Regional lender Bendigo and Adelaide Bank has reported a sharp rise in non-performing and past-due loans in the March quarter, at the same time as actual write-offs of bad loans fell in the same three months.
In a filing with the ASX on Friday evening — well after trading had finished at 4pm — the bank revealed a 33% jump in impaired and past-due loans in the March quarter, from the levels reported at the end of December.
These were for housing loans and other retail loans.
In the filing made at 7:13pm (also past the early deadlines for Saturday papers), Bendigo said its impaired and past due loans for housing mortgages and other retail amounted to $465.5 million at March 30, up from $351.3 million.
Impaired housing loans jumped from $19.380 million at the end of December 2008 to $26.895 million at the end of March, an increase of 38%.
Impaired “other retail” loans ballooned from $80.06 million to $130.13 million at the end of March, a sizeable jump of 62%.
“Past Due’ mortgages jumped from $189.46 million to $222.09 million, a rise of 17% in the three months to March.
But “Past Due” other retail loans more than doubled to $130.13 million at the end of March, from $63.44 million at the end of December. In percentage terms it was a rise of 105%.
In its first Financial Stability review of the year in March, the Reserve Bank said, “as at December 2008, non-performing housing loans accounted for 0.48 per cent of Australian banks’ outstanding on-balance sheet housing loans, compared to 0.32 per cent a year earlier.”
Bendigo’s total of impaired and past-due housing loans was $248.99 million at the end of March, or 1.1% of total housing loans of $22.511 billion. That compared with a share of 0.1% of total loans (or $208.8 million) of $22.85 billion at the December.
But that wasn’t as bad as the share impaired and past due “other retail loans” had of total retail loans.
The bank said that at the end of December impaired and past due other retail loans totalled $143.4 million, or 1.6% of total loans of $8.421 billion. At the end of March that had jumped sharply to $216 million, or 2.3% of other retail loans totalling $9.381 billion.
Bendigo Bank said on Friday that the “movements in arrears and provisions for the March quarter are in line with forecasts previously provided to the market.”

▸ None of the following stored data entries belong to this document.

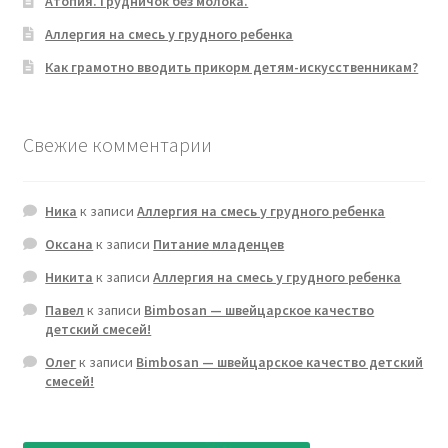
Атопия. Грудничок без молока.
Аллергия на смесь у грудного ребенка
Как грамотно вводить прикорм детям-искусственникам?
Свежие комментарии
Ника
к записи
Аллергия на смесь у грудного ребенка
Оксана
к записи
Питание младенцев
Никита
к записи
Аллергия на смесь у грудного ребенка
Павел
к записи
Bimbosan — швейцарское качество
детский смесей!
Олег
к записи
Bimbosan — швейцарское качество детский
смесей!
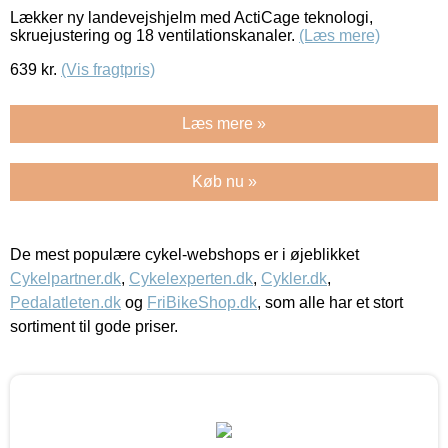
Lækker ny landevejshjelm med ActiCage teknologi,
skruejustering og 18 ventilationskanaler.
(Læs mere)
639
kr.
(Vis fragtpris)
Læs mere »
Køb nu »
De mest populære cykel-webshops er i øjeblikket
Cykelpartner.dk
,
Cykelexperten.dk
,
Cykler.dk
,
Pedalatleten.dk
og
FriBikeShop.dk
, som alle har et stort
sortiment til gode priser.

But the details in the filing were prepared for the March quarter, well before Grat Southern, the management investment scheme, collapsed, putting in doubt $615 million in loans that thousands of clients of Bendigo Bank have with the failed company. The majority of those clients were picked up in the acquisition of Adelaide Bank by Bendigo.
Reports in the The Age and the Sydney Morning Herald today detail losses in some of Bendigo’s community banks, but not the losses declared to the market on Friday night.
It’s clear from the figures that ‘other retail’ applies to the mounting losses in some of Bendigo’s community banks.
Bendigo said it had a general reserve for credit losses of just over $105.7 million at March 31 ($103.5 million at December 31). With up to $451 million in housing and other retail loans either impaired or past due, that’s not much leeway for further write-offs.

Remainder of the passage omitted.